El vinagre blanco es una de las soluciones comunes que se usan en áreas con humedad, como los bordes de estanques, terrazas de piscinas o sótanos húmedos. Es altamente ácido y se cree que su fuerte olor interfiere con la capacidad de las serpientes para percibir el olor del aire correctamente.
Puede funcionar en situaciones que requieren una respuesta rápida y específica, pero el vinagre blanco actúa como un herbicida no selectivo. Puede dañar las plantas y alterar el pH del suelo, por lo que no se recomienda usarlo en exceso en el jardín.
Ajo y cebolla
Estos dos ingredientes tienen un olor penetrante a azufre, sobre todo cuando se cortan en dados o se pican, lo que supuestamente enloquece a las serpientes.

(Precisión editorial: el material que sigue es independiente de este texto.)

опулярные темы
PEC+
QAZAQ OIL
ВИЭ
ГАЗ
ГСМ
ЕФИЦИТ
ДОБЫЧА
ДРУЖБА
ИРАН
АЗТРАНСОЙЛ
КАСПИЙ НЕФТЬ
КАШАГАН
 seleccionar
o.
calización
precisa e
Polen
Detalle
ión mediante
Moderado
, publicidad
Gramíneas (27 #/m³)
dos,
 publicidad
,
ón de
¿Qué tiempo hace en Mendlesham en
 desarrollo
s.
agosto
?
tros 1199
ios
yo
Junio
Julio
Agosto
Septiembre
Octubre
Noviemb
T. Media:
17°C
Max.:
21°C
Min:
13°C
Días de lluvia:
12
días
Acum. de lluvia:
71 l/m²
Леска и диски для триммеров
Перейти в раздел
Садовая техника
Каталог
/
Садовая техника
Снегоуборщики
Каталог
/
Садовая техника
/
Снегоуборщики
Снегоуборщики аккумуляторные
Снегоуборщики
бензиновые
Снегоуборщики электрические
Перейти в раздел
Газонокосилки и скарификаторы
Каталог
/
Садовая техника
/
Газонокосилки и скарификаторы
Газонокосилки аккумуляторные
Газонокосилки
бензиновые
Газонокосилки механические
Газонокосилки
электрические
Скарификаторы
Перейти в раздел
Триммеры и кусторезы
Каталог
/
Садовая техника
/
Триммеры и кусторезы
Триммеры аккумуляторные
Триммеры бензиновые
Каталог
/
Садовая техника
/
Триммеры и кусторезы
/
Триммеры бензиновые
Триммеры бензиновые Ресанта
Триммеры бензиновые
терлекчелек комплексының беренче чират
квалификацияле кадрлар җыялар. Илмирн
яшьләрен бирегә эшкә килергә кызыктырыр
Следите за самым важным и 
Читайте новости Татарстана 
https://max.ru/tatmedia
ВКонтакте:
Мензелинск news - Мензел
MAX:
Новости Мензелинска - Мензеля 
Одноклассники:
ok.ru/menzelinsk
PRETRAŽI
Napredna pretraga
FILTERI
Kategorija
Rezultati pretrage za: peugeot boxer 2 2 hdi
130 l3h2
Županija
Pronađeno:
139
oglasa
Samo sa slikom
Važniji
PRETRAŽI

La gente suele dejarlos cerca de las entradas o preparar sus propios aerosoles con olor, pero aquí está el problema: una vez que empiezan a descomponerse, atraen a todo tipo de bichos, incluyendo insectos y alimañas, animales de los que se alimentan las serpientes. Además, las cebollas y el ajo son peligrosos para perros y gatos. Y, de nuevo, la evidencia científica sobre si a las serpientes les importa el olor de los restos de comida es bastante escasa.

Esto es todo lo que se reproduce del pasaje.